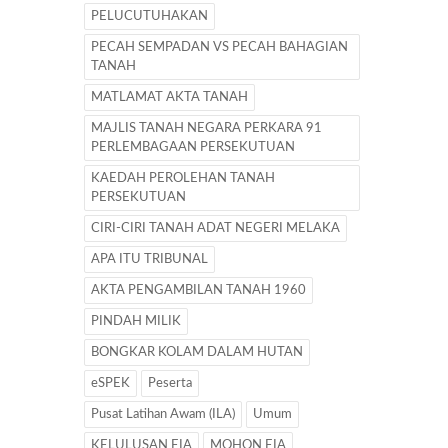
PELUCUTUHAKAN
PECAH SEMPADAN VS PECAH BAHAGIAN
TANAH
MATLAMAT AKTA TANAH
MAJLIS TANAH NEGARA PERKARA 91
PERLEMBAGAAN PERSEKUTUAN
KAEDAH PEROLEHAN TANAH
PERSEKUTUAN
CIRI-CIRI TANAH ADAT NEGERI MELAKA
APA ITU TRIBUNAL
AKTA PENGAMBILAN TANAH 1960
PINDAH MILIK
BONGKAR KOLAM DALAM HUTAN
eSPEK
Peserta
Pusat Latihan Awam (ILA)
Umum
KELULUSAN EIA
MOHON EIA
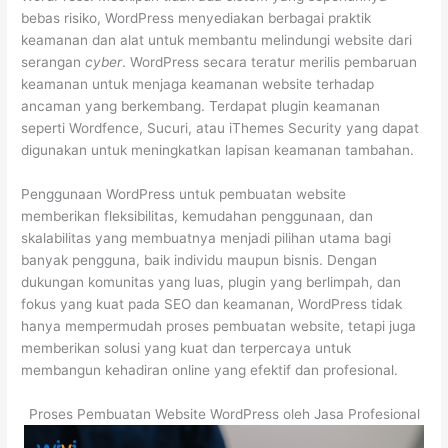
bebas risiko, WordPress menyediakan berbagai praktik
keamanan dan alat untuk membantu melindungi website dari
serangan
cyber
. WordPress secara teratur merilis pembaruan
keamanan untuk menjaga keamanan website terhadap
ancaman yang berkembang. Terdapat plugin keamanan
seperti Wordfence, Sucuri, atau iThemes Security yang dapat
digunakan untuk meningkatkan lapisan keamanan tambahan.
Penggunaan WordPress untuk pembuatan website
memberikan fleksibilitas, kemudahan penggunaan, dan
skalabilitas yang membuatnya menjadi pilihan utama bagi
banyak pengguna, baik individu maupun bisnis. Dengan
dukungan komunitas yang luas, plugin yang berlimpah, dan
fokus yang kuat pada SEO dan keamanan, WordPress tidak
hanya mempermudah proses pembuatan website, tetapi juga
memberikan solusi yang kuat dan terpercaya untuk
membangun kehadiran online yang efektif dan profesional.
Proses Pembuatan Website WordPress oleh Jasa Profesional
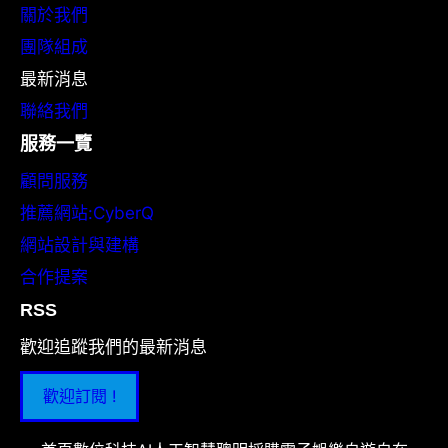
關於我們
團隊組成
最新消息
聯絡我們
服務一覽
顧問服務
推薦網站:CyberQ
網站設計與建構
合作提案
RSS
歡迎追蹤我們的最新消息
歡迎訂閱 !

---

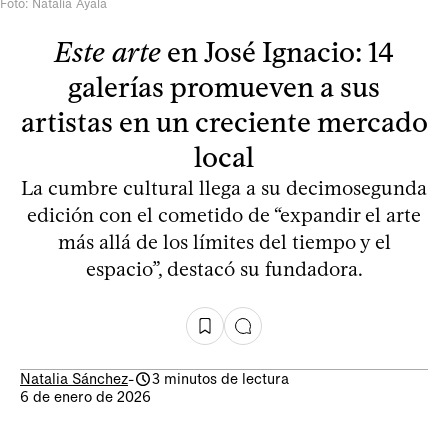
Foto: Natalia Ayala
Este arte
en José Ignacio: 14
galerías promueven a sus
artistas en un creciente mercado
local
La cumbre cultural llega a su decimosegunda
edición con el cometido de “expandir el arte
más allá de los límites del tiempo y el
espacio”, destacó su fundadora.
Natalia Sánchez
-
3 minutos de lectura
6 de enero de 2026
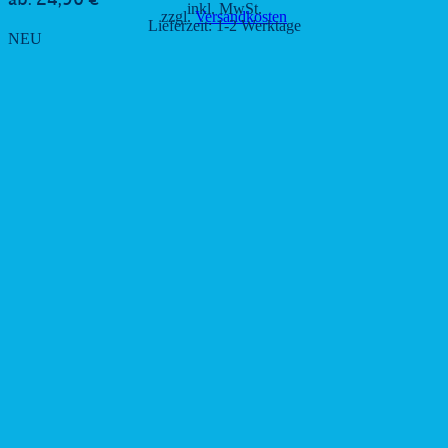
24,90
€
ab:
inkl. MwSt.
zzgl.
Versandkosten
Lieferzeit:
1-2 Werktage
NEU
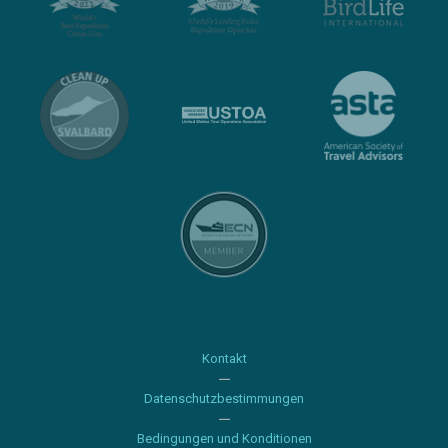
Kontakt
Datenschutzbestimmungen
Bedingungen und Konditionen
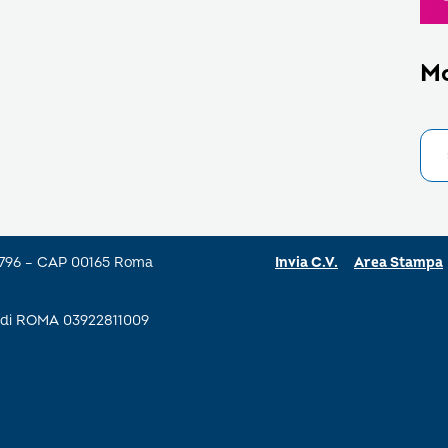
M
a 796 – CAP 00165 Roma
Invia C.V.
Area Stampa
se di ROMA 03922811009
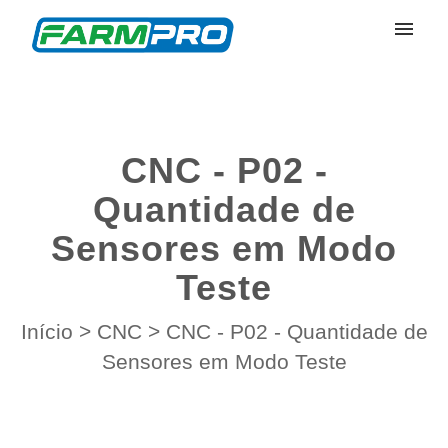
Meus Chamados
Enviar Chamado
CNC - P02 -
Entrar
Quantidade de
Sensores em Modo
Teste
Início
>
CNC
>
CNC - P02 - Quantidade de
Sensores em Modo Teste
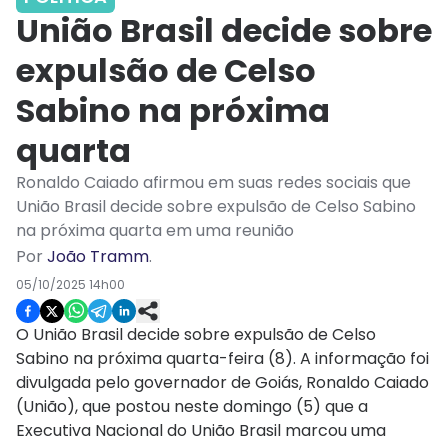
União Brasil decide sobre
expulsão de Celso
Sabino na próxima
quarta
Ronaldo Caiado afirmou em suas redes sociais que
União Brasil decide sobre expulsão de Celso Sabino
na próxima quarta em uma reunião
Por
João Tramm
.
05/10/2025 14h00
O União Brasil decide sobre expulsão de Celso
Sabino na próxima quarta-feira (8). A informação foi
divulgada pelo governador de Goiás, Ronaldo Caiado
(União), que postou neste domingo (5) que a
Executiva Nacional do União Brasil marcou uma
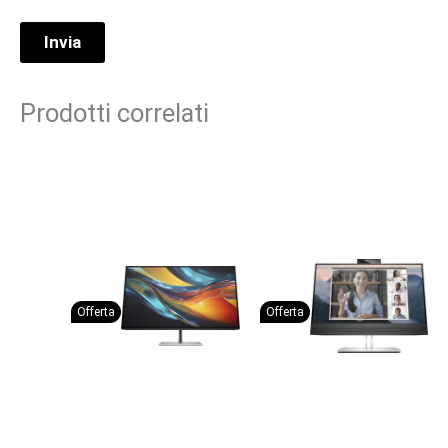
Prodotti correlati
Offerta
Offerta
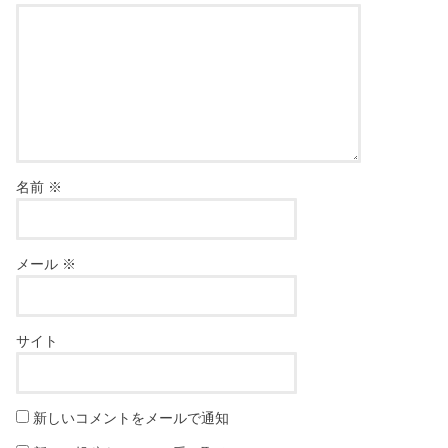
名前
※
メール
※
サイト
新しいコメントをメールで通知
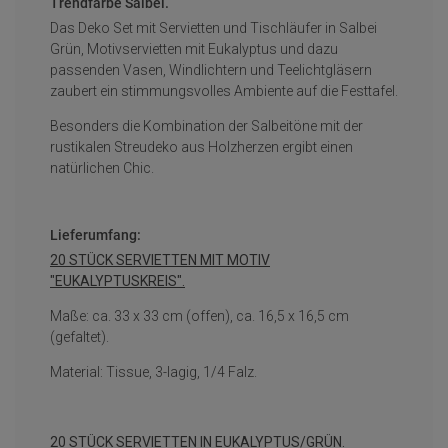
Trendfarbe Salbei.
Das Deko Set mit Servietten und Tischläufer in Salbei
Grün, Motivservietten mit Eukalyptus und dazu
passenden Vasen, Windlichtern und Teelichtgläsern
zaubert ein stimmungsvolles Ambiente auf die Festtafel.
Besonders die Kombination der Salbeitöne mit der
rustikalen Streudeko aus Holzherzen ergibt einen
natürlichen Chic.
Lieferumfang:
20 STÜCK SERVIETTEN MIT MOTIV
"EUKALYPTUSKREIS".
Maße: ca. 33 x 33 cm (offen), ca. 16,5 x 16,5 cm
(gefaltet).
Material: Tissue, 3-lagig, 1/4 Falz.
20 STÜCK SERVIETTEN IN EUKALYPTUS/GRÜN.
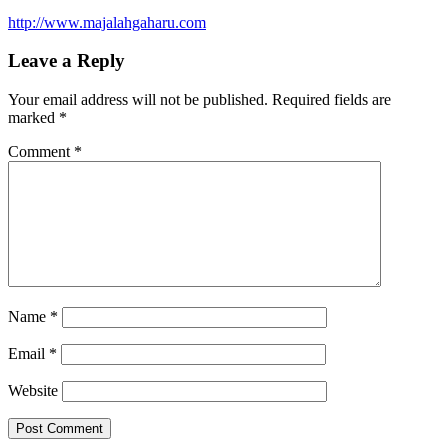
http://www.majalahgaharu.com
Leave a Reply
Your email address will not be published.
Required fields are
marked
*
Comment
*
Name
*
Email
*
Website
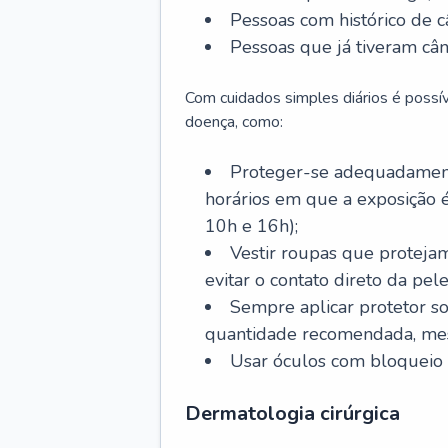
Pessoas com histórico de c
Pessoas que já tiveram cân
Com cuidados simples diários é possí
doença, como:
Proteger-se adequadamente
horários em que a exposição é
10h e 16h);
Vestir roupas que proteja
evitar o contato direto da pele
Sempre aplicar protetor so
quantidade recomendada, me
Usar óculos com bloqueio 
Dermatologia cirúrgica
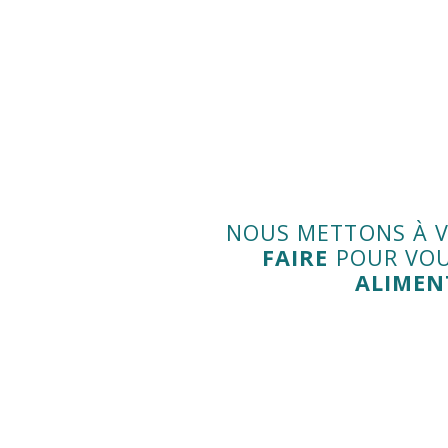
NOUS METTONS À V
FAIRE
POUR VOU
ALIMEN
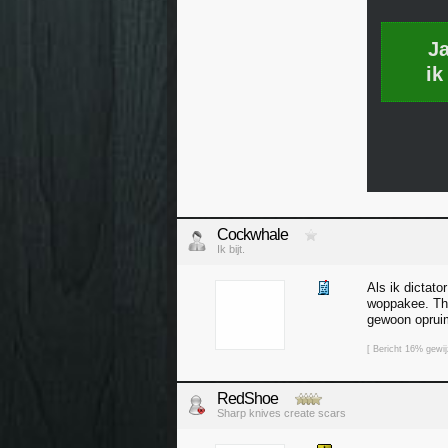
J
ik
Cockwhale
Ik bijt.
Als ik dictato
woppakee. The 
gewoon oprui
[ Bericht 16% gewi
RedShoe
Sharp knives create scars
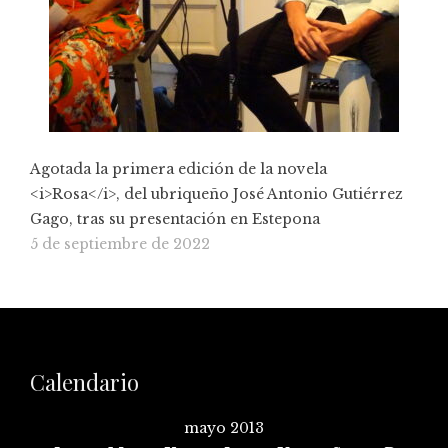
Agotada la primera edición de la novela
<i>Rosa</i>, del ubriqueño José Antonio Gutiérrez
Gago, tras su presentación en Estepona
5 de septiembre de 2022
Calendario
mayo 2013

To do: A line belongs in the answer if it contains the word "decide"; copy every such line from the data above.

Exercise result:
União Brasil decide sobre
União Brasil decide sobre expulsão de Celso Sabino
O União Brasil decide sobre expulsão de Celso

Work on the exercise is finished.